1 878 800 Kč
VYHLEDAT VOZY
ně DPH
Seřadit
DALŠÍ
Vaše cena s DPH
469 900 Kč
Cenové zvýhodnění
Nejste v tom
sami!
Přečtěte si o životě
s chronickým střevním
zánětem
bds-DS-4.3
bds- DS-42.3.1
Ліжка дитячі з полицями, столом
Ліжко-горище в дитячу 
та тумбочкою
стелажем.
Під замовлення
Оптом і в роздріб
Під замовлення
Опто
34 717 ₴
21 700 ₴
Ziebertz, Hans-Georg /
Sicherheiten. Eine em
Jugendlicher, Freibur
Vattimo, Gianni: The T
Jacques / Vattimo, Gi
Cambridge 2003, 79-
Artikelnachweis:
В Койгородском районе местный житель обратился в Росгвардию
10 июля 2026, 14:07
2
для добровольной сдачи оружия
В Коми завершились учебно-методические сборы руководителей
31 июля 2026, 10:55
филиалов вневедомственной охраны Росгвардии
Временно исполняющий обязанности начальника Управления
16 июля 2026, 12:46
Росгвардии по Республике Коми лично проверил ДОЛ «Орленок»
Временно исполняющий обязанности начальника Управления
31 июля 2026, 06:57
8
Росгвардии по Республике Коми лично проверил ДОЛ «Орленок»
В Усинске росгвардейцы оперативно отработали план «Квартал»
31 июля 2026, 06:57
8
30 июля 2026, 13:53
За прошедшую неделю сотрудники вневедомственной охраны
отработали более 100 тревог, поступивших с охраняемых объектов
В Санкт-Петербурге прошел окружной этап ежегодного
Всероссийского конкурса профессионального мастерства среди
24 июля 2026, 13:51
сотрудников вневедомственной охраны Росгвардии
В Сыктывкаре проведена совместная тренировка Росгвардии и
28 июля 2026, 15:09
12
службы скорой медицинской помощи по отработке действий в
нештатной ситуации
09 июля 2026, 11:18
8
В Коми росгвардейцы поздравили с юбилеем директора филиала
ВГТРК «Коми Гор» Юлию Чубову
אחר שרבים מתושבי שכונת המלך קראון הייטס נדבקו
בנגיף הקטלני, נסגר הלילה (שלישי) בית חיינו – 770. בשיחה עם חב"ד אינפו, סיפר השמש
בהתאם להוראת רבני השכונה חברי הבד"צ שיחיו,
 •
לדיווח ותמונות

================================

— WORK ITEM —
Which lines of the records above contain the word "Vattimo"? Copy each of them.

— RESPONSE —
Vattimo, Gianni: The T
Jacques / Vattimo, Gi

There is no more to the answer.